* _TASK TO COMPLETE_:
Pick out each line of the records that includes the string "Ímpar", and copy it.

Rendered page images
/---
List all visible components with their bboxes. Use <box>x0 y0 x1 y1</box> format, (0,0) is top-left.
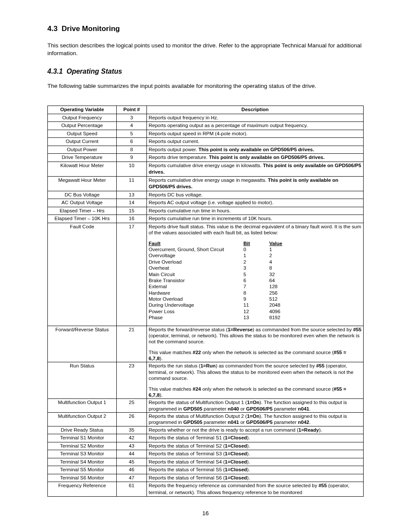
cell-point: 5 <box>117 130 147 138</box>
cell-point: 9 <box>117 154 147 162</box>
cell-point: 3 <box>117 114 147 122</box>
cell-description: Reports the status of Terminal S6 (1=Clo… <box>147 474 364 482</box>
cell-description: Reports output power. This point is only… <box>147 146 364 154</box>
cell-description: Reports operating output as a percentage… <box>147 122 364 130</box>
cell-variable: Terminal S1 Monitor <box>48 434 117 442</box>
fault-row: Overcurrent, Ground, Short Circuit01 <box>149 246 361 252</box>
cell-description: Reports drive fault status. This value i… <box>147 223 364 326</box>
table-row: Forward/Reverse Status 21 Reports the fo… <box>48 326 364 362</box>
cell-description: Reports cumulative drive energy usage in… <box>147 176 364 191</box>
cell-point: 35 <box>117 426 147 434</box>
table-row: Terminal S5 Monitor46Reports the status … <box>48 466 364 474</box>
cell-point: 44 <box>117 450 147 458</box>
fault-bit-table: Fault Bit Value Overcurrent, Ground, Sho… <box>149 240 361 321</box>
fault-row: Brake Transistor664 <box>149 277 361 283</box>
fault-row: Overvoltage12 <box>149 252 361 258</box>
cell-variable: Megawatt Hour Meter <box>48 176 117 191</box>
table-row: Terminal S1 Monitor42Reports the status … <box>48 434 364 442</box>
cell-variable: Output Percentage <box>48 122 117 130</box>
table-row: Elapsed Timer – 10K Hrs16Reports cumulat… <box>48 215 364 223</box>
table-row: Output Frequency3Reports output frequenc… <box>48 114 364 122</box>
cell-description: Reports the status of Terminal S4 (1=Clo… <box>147 458 364 466</box>
col-operating-variable: Operating Variable <box>48 106 117 114</box>
fault-row: Motor Overload9512 <box>149 296 361 302</box>
cell-description: Reports cumulative run time in increment… <box>147 215 364 223</box>
cell-variable: Terminal S5 Monitor <box>48 466 117 474</box>
cell-description: Reports the forward/reverse status (1=Re… <box>147 326 364 362</box>
cell-variable: Multifunction Output 1 <box>48 399 117 413</box>
cell-point: 11 <box>117 176 147 191</box>
cell-point: 23 <box>117 362 147 399</box>
table-row: Megawatt Hour Meter11Reports cumulative … <box>48 176 364 191</box>
cell-variable: Output Frequency <box>48 114 117 122</box>
cell-variable: Output Power <box>48 146 117 154</box>
section-title: Drive Monitoring <box>62 25 120 33</box>
cell-description: Reports cumulative drive energy usage in… <box>147 162 364 176</box>
fault-row: Drive Overload24 <box>149 259 361 265</box>
cell-point: 25 <box>117 399 147 413</box>
table-row: Terminal S4 Monitor45Reports the status … <box>48 458 364 466</box>
table-row: Multifunction Output 1 25 Reports the st… <box>48 399 364 413</box>
cell-description: Reports DC bus voltage. <box>147 191 364 199</box>
cell-description: Reports cumulative run time in hours. <box>147 207 364 215</box>
subsection-heading: 4.3.1 Operating Status <box>47 67 364 76</box>
section-heading: 4.3 Drive Monitoring <box>47 24 364 34</box>
cell-description: Reports the status of Terminal S5 (1=Clo… <box>147 466 364 474</box>
table-row: Drive Temperature9Reports drive temperat… <box>48 154 364 162</box>
cell-description: Reports AC output voltage (i.e. voltage … <box>147 199 364 207</box>
cell-description: Reports drive temperature. This point is… <box>147 154 364 162</box>
table-row: Output Current6Reports output current. <box>48 138 364 146</box>
cell-variable: Drive Ready Status <box>48 426 117 434</box>
col-description: Description <box>147 106 364 114</box>
cell-variable: Terminal S3 Monitor <box>48 450 117 458</box>
table-row: Output Power8Reports output power. This … <box>48 146 364 154</box>
cell-description: Reports the status of Terminal S2 (1=Clo… <box>147 442 364 450</box>
cell-variable: Output Speed <box>48 130 117 138</box>
cell-point: 61 <box>117 482 147 497</box>
cell-point: 45 <box>117 458 147 466</box>
fault-row: Main Circuit532 <box>149 271 361 277</box>
table-row: Terminal S6 Monitor47Reports the status … <box>48 474 364 482</box>
section-number: 4.3 <box>47 25 58 33</box>
cell-description: Reports the status of Multifunction Outp… <box>147 413 364 426</box>
cell-variable: Output Current <box>48 138 117 146</box>
fault-row: Overheat38 <box>149 265 361 271</box>
table-row: DC Bus Voltage13Reports DC bus voltage. <box>48 191 364 199</box>
cell-point: 13 <box>117 191 147 199</box>
fault-row: During Undervoltage112048 <box>149 302 361 308</box>
fault-row: Hardware8256 <box>149 290 361 296</box>
cell-point: 4 <box>117 122 147 130</box>
cell-point: 43 <box>117 442 147 450</box>
cell-variable: Terminal S2 Monitor <box>48 442 117 450</box>
table-row: Terminal S3 Monitor44Reports the status … <box>48 450 364 458</box>
cell-description: Reports output current. <box>147 138 364 146</box>
cell-variable: Terminal S4 Monitor <box>48 458 117 466</box>
table-row: Output Speed5Reports output speed in RPM… <box>48 130 364 138</box>
cell-point: 6 <box>117 138 147 146</box>
cell-variable: Multifunction Output 2 <box>48 413 117 426</box>
cell-variable: Forward/Reverse Status <box>48 326 117 362</box>
table-row: Run Status 23 Reports the run status (1=… <box>48 362 364 399</box>
cell-point: 17 <box>117 223 147 326</box>
cell-variable: Kilowatt Hour Meter <box>48 162 117 176</box>
table-row: Elapsed Timer – Hrs15Reports cumulative … <box>48 207 364 215</box>
cell-description: Reports the status of Terminal S1 (1=Clo… <box>147 434 364 442</box>
table-row: Frequency Reference 61 Reports the frequ… <box>48 482 364 497</box>
cell-point: 26 <box>117 413 147 426</box>
cell-point: 16 <box>117 215 147 223</box>
cell-variable: Elapsed Timer – Hrs <box>48 207 117 215</box>
page-number: 16 <box>47 510 364 517</box>
col-point-number: Point # <box>117 106 147 114</box>
fault-row: Phase138192 <box>149 314 361 320</box>
cell-variable: DC Bus Voltage <box>48 191 117 199</box>
cell-variable: Terminal S6 Monitor <box>48 474 117 482</box>
cell-point: 8 <box>117 146 147 154</box>
subsection-intro: The following table summarizes the input… <box>47 82 364 90</box>
table-row: Kilowatt Hour Meter10Reports cumulative … <box>48 162 364 176</box>
cell-description: Reports the run status (1=Run) as comman… <box>147 362 364 399</box>
cell-description: Reports the status of Terminal S3 (1=Clo… <box>147 450 364 458</box>
fault-row: External7128 <box>149 283 361 289</box>
cell-variable: Drive Temperature <box>48 154 117 162</box>
cell-description: Reports the status of Multifunction Outp… <box>147 399 364 413</box>
table-header-row: Operating Variable Point # Description <box>48 106 364 114</box>
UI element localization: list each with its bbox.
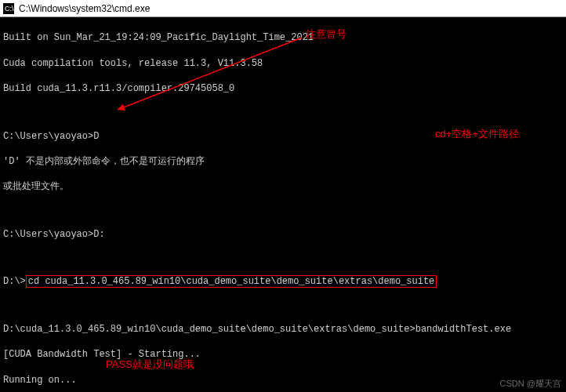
output-line — [3, 253, 563, 263]
output-line: D:\cuda_11.3.0_465.89_win10\cuda_demo_su… — [3, 323, 563, 336]
cd-command-highlight: cd cuda_11.3.0_465.89_win10\cuda_demo_su… — [26, 275, 437, 288]
window-titlebar: C:\ C:\Windows\system32\cmd.exe — [0, 0, 566, 17]
output-line — [3, 206, 563, 216]
output-line: 或批处理文件。 — [3, 180, 563, 193]
prompt: D:\> — [3, 276, 26, 287]
terminal-output[interactable]: Built on Sun_Mar_21_19:24:09_Pacific_Day… — [0, 17, 566, 392]
output-line: D:\>cd cuda_11.3.0_465.89_win10\cuda_dem… — [3, 275, 563, 288]
output-line: Build cuda_11.3.r11.3/compiler.29745058_… — [3, 82, 563, 95]
output-line: 'D' 不是内部或外部命令，也不是可运行的程序 — [3, 155, 563, 168]
output-line: Cuda compilation tools, release 11.3, V1… — [3, 57, 563, 70]
output-line: Running on... — [3, 374, 563, 387]
output-line: [CUDA Bandwidth Test] - Starting... — [3, 348, 563, 361]
output-line — [3, 107, 563, 117]
output-line: C:\Users\yaoyao>D: — [3, 228, 563, 241]
svg-text:C:\: C:\ — [5, 5, 14, 13]
window-title: C:\Windows\system32\cmd.exe — [19, 3, 150, 14]
output-line: Built on Sun_Mar_21_19:24:09_Pacific_Day… — [3, 31, 563, 44]
output-line: C:\Users\yaoyao>D — [3, 130, 563, 143]
cmd-icon: C:\ — [3, 3, 14, 14]
watermark: CSDN @耀天宫 — [500, 378, 561, 390]
output-line — [3, 301, 563, 310]
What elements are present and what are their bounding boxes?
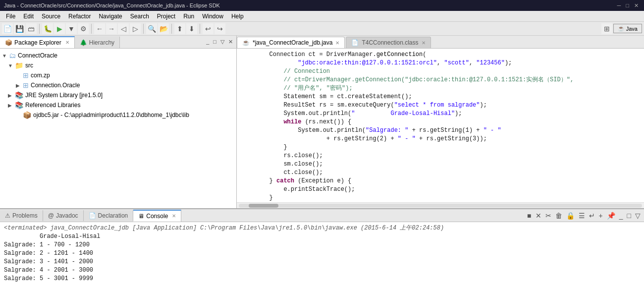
src-icon: 📁 (15, 61, 23, 69)
redo-btn[interactable]: ↪ (215, 23, 225, 34)
menu-help[interactable]: Help (227, 12, 248, 21)
menu-source[interactable]: Source (38, 12, 64, 21)
code-line-4: // ct=DriverManager.getConnection("jdbc:… (241, 76, 640, 84)
menu-project[interactable]: Project (153, 12, 179, 21)
undo-btn[interactable]: ↩ (203, 23, 214, 34)
package-explorer-label: Package Explorer (14, 39, 61, 46)
scroll-lock-btn[interactable]: 🔒 (565, 212, 576, 220)
java-perspective-btn[interactable]: ☕ Java (613, 24, 642, 33)
code-area[interactable]: Connection ct = DriverManager.getConnect… (237, 49, 644, 202)
back-btn[interactable]: ◁ (118, 23, 129, 34)
expand-connect-oracle[interactable]: ▼ (2, 53, 7, 58)
toolbar: 📄 💾 🗃 🐛 ▶ ▼ ⚙ ← → ◁ ▷ 🔍 📂 ⬆ ⬇ ↩ ↪ ⊞ ☕ Ja… (0, 22, 644, 36)
console-icon: 🖥 (138, 213, 144, 220)
tree-item-ojdbc[interactable]: ▶ 📦 ojdbc5.jar - C:\app\admin\product\11… (0, 110, 236, 120)
pe-tab-x[interactable]: ✕ (65, 40, 69, 45)
maximize-pe-btn[interactable]: □ (212, 38, 218, 46)
editor-area: ☕ *java_ConnectOracle_jdb.java ✕ 📄 T4CCo… (237, 36, 644, 208)
prev-annotation-btn[interactable]: ⬆ (174, 23, 185, 34)
com-zp-label: com.zp (31, 72, 50, 79)
minimize-icon[interactable]: ─ (616, 2, 623, 9)
debug-btn[interactable]: 🐛 (42, 23, 53, 34)
view-menu-console-btn[interactable]: ▽ (634, 212, 642, 220)
menu-navigate[interactable]: Navigate (95, 12, 126, 21)
save-all-btn[interactable]: 🗃 (26, 23, 37, 34)
tab-class-file[interactable]: 📄 T4CConnection.class ✕ (346, 37, 430, 48)
pin-console-btn[interactable]: 📌 (605, 212, 617, 220)
declaration-label: Declaration (98, 212, 128, 219)
tree-item-com-zp[interactable]: ▶ ⊞ com.zp (0, 70, 236, 80)
tree-item-jre[interactable]: ▶ 📚 JRE System Library [jre1.5.0] (0, 90, 236, 100)
next-annotation-btn[interactable]: ⬇ (186, 23, 197, 34)
java-label: Java (626, 26, 638, 32)
tab-package-explorer[interactable]: 📦 Package Explorer ✕ (0, 36, 75, 48)
tree-item-connection-oracle[interactable]: ▶ ⊞ Connection.Oracle (0, 80, 236, 90)
code-line-16: } catch (Exception e) { (241, 177, 640, 185)
h-scrollbar[interactable] (239, 204, 642, 208)
menu-file[interactable]: File (2, 12, 19, 21)
tab-declaration[interactable]: 📄 Declaration (84, 210, 134, 221)
project-icon: 🗂 (9, 52, 16, 59)
forward-btn[interactable]: ▷ (130, 23, 141, 34)
menu-search[interactable]: Search (126, 12, 153, 21)
close-icon[interactable]: ✕ (633, 2, 640, 9)
tree-item-ref-libs[interactable]: ▶ 📚 Referenced Libraries (0, 100, 236, 110)
h-scrollbar-thumb[interactable] (249, 204, 278, 208)
package-explorer-icon: 📦 (5, 39, 12, 46)
minimize-pe-btn[interactable]: _ (205, 38, 211, 46)
close-class-tab[interactable]: ✕ (422, 40, 426, 46)
view-menu-btn[interactable]: ▽ (219, 38, 226, 46)
close-java-tab[interactable]: ✕ (335, 40, 339, 46)
top-area: 📦 Package Explorer ✕ 🌲 Hierarchy _ □ ▽ ✕ (0, 36, 644, 208)
save-btn[interactable]: 💾 (14, 23, 25, 34)
declaration-icon: 📄 (89, 212, 96, 219)
title-controls: ─ □ ✕ (616, 2, 640, 9)
hierarchy-label: Hierarchy (89, 39, 114, 46)
tab-hierarchy[interactable]: 🌲 Hierarchy (75, 36, 120, 48)
new-btn[interactable]: 📄 (2, 23, 13, 34)
terminate-btn[interactable]: ■ (526, 212, 533, 220)
menu-refactor[interactable]: Refactor (64, 12, 95, 21)
expand-ref-libs[interactable]: ▶ (8, 103, 13, 108)
tab-java-file[interactable]: ☕ *java_ConnectOracle_jdb.java ✕ (237, 37, 345, 48)
console-view-btn[interactable]: ☰ (577, 212, 587, 220)
sep2 (91, 24, 92, 34)
word-wrap-btn[interactable]: ↵ (588, 212, 596, 220)
disconnect-btn[interactable]: ✕ (534, 212, 543, 220)
menu-run[interactable]: Run (179, 12, 198, 21)
minimize-console-btn[interactable]: _ (618, 212, 625, 220)
maximize-console-btn[interactable]: □ (626, 212, 633, 220)
run-btn[interactable]: ▶ (54, 23, 65, 34)
tab-problems[interactable]: ⚠ Problems (0, 210, 43, 221)
code-line-18: } (241, 194, 640, 202)
expand-connection-oracle[interactable]: ▶ (16, 83, 21, 88)
prev-edit-btn[interactable]: ← (94, 23, 105, 34)
tree-item-connect-oracle[interactable]: ▼ 🗂 ConnectOracle (0, 51, 236, 60)
sep4 (171, 24, 172, 34)
clear-console-btn[interactable]: 🗑 (554, 212, 564, 220)
maximize-icon[interactable]: □ (624, 2, 631, 9)
expand-src[interactable]: ▼ (8, 63, 13, 68)
coverage-btn[interactable]: ⚙ (78, 23, 89, 34)
remove-all-btn[interactable]: ✂ (544, 212, 553, 220)
tab-console[interactable]: 🖥 Console ✕ (133, 210, 181, 222)
new-console-btn[interactable]: + (597, 212, 604, 220)
close-pe-btn[interactable]: ✕ (227, 38, 234, 46)
javadoc-icon: @ (48, 212, 54, 219)
tree-item-src[interactable]: ▼ 📁 src (0, 60, 236, 70)
expand-jre[interactable]: ▶ (8, 93, 13, 98)
perspectives-btn[interactable]: ⊞ (601, 23, 612, 34)
run-ext-btn[interactable]: ▼ (66, 23, 77, 34)
toolbar-right: ⊞ ☕ Java (601, 23, 642, 34)
open-type-btn[interactable]: 🔍 (146, 23, 157, 34)
package-icon2: ⊞ (23, 81, 29, 89)
code-line-5: // "用户名", "密码"); (241, 84, 640, 93)
menu-window[interactable]: Window (198, 12, 227, 21)
open-resource-btn[interactable]: 📂 (158, 23, 169, 34)
menu-edit[interactable]: Edit (19, 12, 38, 21)
code-line-17: e.printStackTrace(); (241, 185, 640, 194)
sep3 (143, 24, 144, 34)
console-tab-x[interactable]: ✕ (172, 213, 176, 219)
next-edit-btn[interactable]: → (106, 23, 117, 34)
tab-javadoc[interactable]: @ Javadoc (43, 210, 84, 221)
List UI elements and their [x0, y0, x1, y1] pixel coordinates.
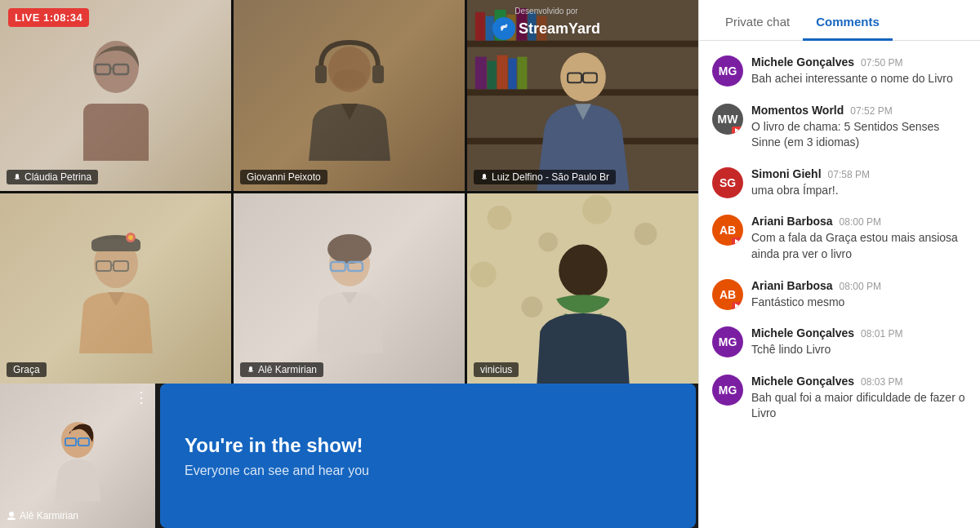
svg-point-47 [582, 194, 612, 224]
message-author: Ariani Barbosa [751, 279, 833, 292]
message-text: O livro de chama: 5 Sentidos Senses Sinn… [751, 119, 967, 151]
svg-rect-23 [488, 61, 497, 90]
message-content: Michele Gonçalves08:01 PMTchê lindo Livr… [751, 326, 967, 358]
message-header: Ariani Barbosa08:00 PM [751, 215, 967, 228]
message-author: Michele Gonçalves [751, 375, 854, 388]
message-time: 08:00 PM [840, 216, 881, 228]
video-cell-2: Giovanni Peixoto [234, 0, 465, 191]
avatar: MG [712, 326, 743, 357]
svg-point-46 [538, 232, 558, 251]
tab-comments[interactable]: Comments [803, 5, 893, 41]
message-time: 07:58 PM [828, 169, 870, 180]
avatar: MG [712, 55, 743, 87]
svg-rect-22 [475, 57, 487, 90]
message-time: 07:52 PM [850, 105, 892, 117]
svg-point-48 [635, 222, 657, 245]
chat-message: MGMichele Gonçalves08:03 PMBah qual foi … [699, 366, 980, 430]
message-author: Ariani Barbosa [751, 215, 833, 228]
message-time: 08:03 PM [861, 376, 902, 388]
svg-rect-8 [372, 65, 384, 83]
person-2-name: Giovanni Peixoto [247, 171, 321, 183]
chat-panel: Private chat Comments MGMichele Gonçalve… [698, 0, 980, 528]
message-time: 08:01 PM [861, 328, 902, 339]
svg-point-40 [327, 234, 372, 264]
message-text: Fantástico mesmo [751, 295, 967, 311]
live-badge: LIVE 1:08:34 [8, 8, 89, 27]
youtube-badge [732, 302, 743, 310]
chat-tabs: Private chat Comments [699, 0, 980, 41]
svg-point-45 [488, 205, 512, 229]
message-author: Momentos World [751, 104, 844, 117]
video-cell-4: Graça [0, 193, 231, 384]
streamyard-icon [492, 17, 515, 40]
message-content: Michele Gonçalves08:03 PMBah qual foi a … [751, 375, 967, 422]
video-cell-6: vinicius [467, 193, 698, 384]
svg-point-49 [470, 261, 497, 287]
chat-message: MGMichele Gonçalves07:50 PMBah achei int… [699, 47, 980, 95]
person-4-name: Graça [13, 364, 40, 375]
message-time: 08:00 PM [840, 281, 881, 292]
youtube-badge [732, 126, 743, 135]
svg-rect-26 [518, 57, 528, 90]
message-content: Momentos World07:52 PMO livro de chama: … [751, 104, 967, 151]
self-view-label: Alê Karmirian [7, 510, 78, 521]
chat-message: SGSimoni Giehl07:58 PMuma obra Ímpar!. [699, 159, 980, 207]
show-notification: You're in the show! Everyone can see and… [160, 384, 696, 528]
svg-point-51 [559, 244, 608, 296]
svg-rect-7 [315, 65, 327, 83]
chat-message: ABAriani Barbosa08:00 PMCom a fala da Gr… [699, 206, 980, 270]
notification-subtitle: Everyone can see and hear you [185, 464, 671, 478]
message-author: Michele Gonçalves [751, 326, 854, 339]
avatar: MW [712, 104, 743, 135]
avatar: MG [712, 375, 743, 406]
svg-rect-25 [509, 59, 517, 90]
svg-rect-3 [83, 104, 149, 161]
svg-point-10 [333, 69, 366, 89]
person-6-name: vinicius [480, 364, 512, 375]
svg-point-56 [9, 512, 14, 517]
person-3-name: Luiz Delfino - São Paulo Br [492, 171, 609, 183]
video-cell-5: Alê Karmirian [234, 193, 465, 384]
developed-by-label: Desenvolvido por [492, 7, 600, 16]
message-time: 07:50 PM [861, 57, 902, 69]
svg-point-50 [521, 296, 542, 317]
streamyard-brand: StreamYard [492, 17, 600, 40]
message-content: Simoni Giehl07:58 PMuma obra Ímpar!. [751, 167, 967, 199]
video-label-6: vinicius [474, 362, 519, 377]
message-content: Ariani Barbosa08:00 PMCom a fala da Graç… [751, 215, 967, 262]
message-text: Bah achei interessante o nome do Livro [751, 71, 967, 87]
avatar: SG [712, 167, 743, 198]
chat-messages: MGMichele Gonçalves07:50 PMBah achei int… [699, 41, 980, 528]
svg-rect-24 [497, 55, 508, 90]
avatar: AB [712, 279, 743, 310]
notification-title: You're in the show! [185, 434, 671, 457]
person-5-name: Alê Karmirian [258, 364, 317, 375]
chat-message: ABAriani Barbosa08:00 PMFantástico mesmo [699, 271, 980, 319]
video-cell-1: Cláudia Petrina [0, 0, 231, 191]
tab-private-chat[interactable]: Private chat [712, 5, 803, 41]
svg-point-0 [497, 22, 510, 35]
message-text: uma obra Ímpar!. [751, 183, 967, 199]
streamyard-text: StreamYard [519, 20, 600, 38]
svg-rect-15 [475, 12, 485, 41]
video-label-4: Graça [7, 362, 47, 377]
person-1-name: Cláudia Petrina [24, 171, 91, 183]
message-header: Michele Gonçalves08:01 PM [751, 326, 967, 339]
self-view: ⋮ Alê Karmirian [0, 384, 155, 528]
svg-point-35 [128, 235, 133, 240]
youtube-badge [732, 237, 743, 246]
chat-message: MGMichele Gonçalves08:01 PMTchê lindo Li… [699, 318, 980, 366]
message-content: Michele Gonçalves07:50 PMBah achei inter… [751, 55, 967, 87]
message-header: Michele Gonçalves08:03 PM [751, 375, 967, 388]
avatar: AB [712, 215, 743, 246]
message-header: Momentos World07:52 PM [751, 104, 967, 117]
svg-rect-12 [467, 41, 698, 47]
video-label-3: Luiz Delfino - São Paulo Br [474, 170, 616, 184]
message-text: Tchê lindo Livro [751, 342, 967, 358]
self-menu-button[interactable]: ⋮ [134, 390, 149, 405]
video-grid: Cláudia Petrina [0, 0, 698, 384]
message-header: Michele Gonçalves07:50 PM [751, 55, 967, 69]
svg-point-1 [505, 24, 507, 27]
streamyard-watermark: Desenvolvido por StreamYard [492, 7, 600, 40]
video-label-2: Giovanni Peixoto [240, 170, 327, 184]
\---
* _EXERCISE OUTPUT_:
chat-message: SGSimoni Giehl07:58 PMuma obra Ímpar!. [699, 159, 980, 207]
message-content: Simoni Giehl07:58 PMuma obra Ímpar!. [751, 167, 967, 199]
message-text: uma obra Ímpar!. [751, 183, 967, 199]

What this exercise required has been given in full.